Page images and extracted text:

= Beginning of Section =

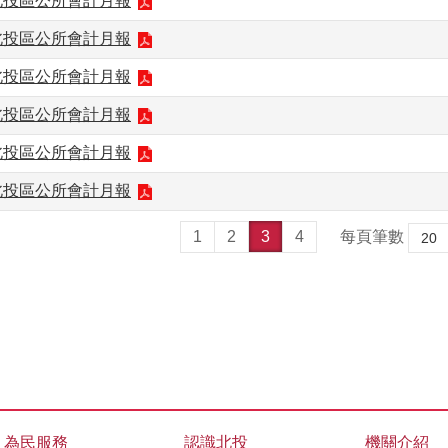
月北投區公所會計月報
月北投區公所會計月報
月北投區公所會計月報
月北投區公所會計月報
月北投區公所會計月報
月北投區公所會計月報
1
2
3
4
每頁筆數
為民服務
認識北投
機關介紹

= End of Section =

_WHAT YOU NEED TO DO_
Your copy of the records must be exact and must contain no pictures.

_OUTPUT BELOW_
月北投區公所會計月報
月北投區公所會計月報
月北投區公所會計月報
月北投區公所會計月報
月北投區公所會計月報
月北投區公所會計月報
1
2
3
4
每頁筆數
為民服務
認識北投
機關介紹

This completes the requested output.